In the data below, which lines contain "across"? List them by copying each one.
----
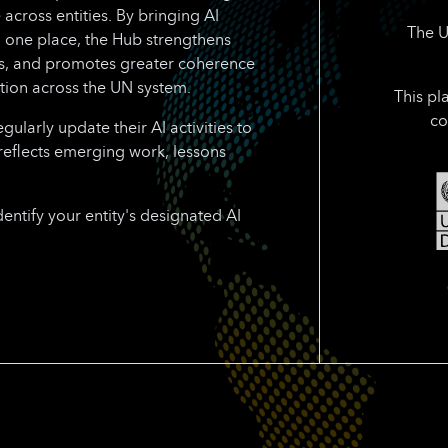
 across entities. By bringing AI
The U
n one place, the Hub strengthens
rts, and promotes greater coherence
tion across the UN system.
This pl
co
larly update their AI activities to
reflects emerging work, lessons
dentify your entity's designated AI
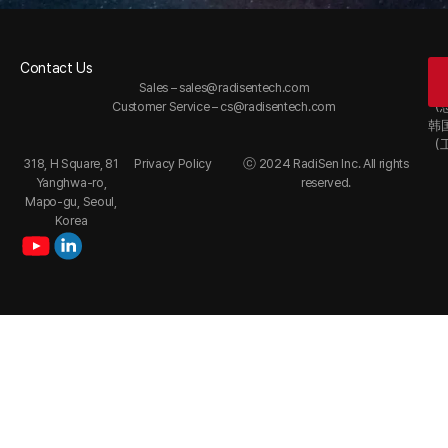
Contact Us
Of
Sales –
sales@radisentech.com
韩
Customer Service –
cs@radisentech.com
（
韩
（
318, H Square, 81
Privacy Policy
ⓒ 2024 RadiSen Inc. All rights
Yanghwa-ro,
reserved.
Mapo-gu, Seoul,
Korea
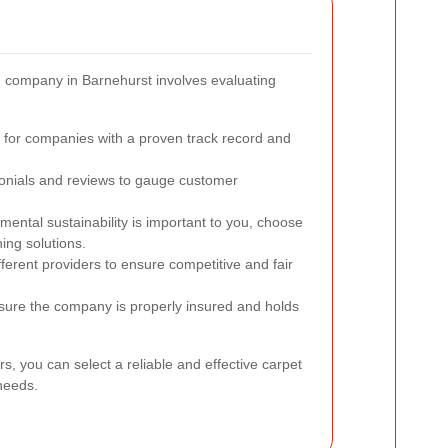
ng company in Barnehurst involves evaluating
for companies with a proven track record and
nials and reviews to gauge customer
mental sustainability is important to you, choose
ing solutions.
erent providers to ensure competitive and fair
ure the company is properly insured and holds
rs, you can select a reliable and effective carpet
needs.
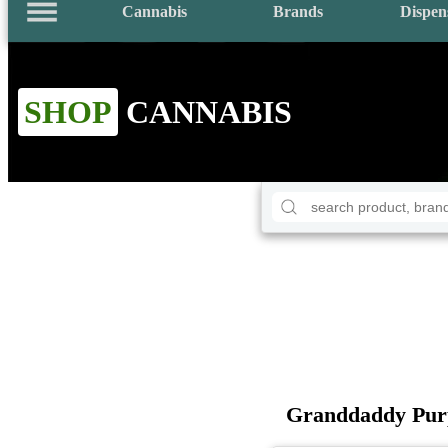
Cannabis
Brands
Dispen
SHOP
CANNABIS
Granddaddy Purp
----
:: OUTPUT OF THE TASK ::
 across entities. By bringing AI
tion across the UN system.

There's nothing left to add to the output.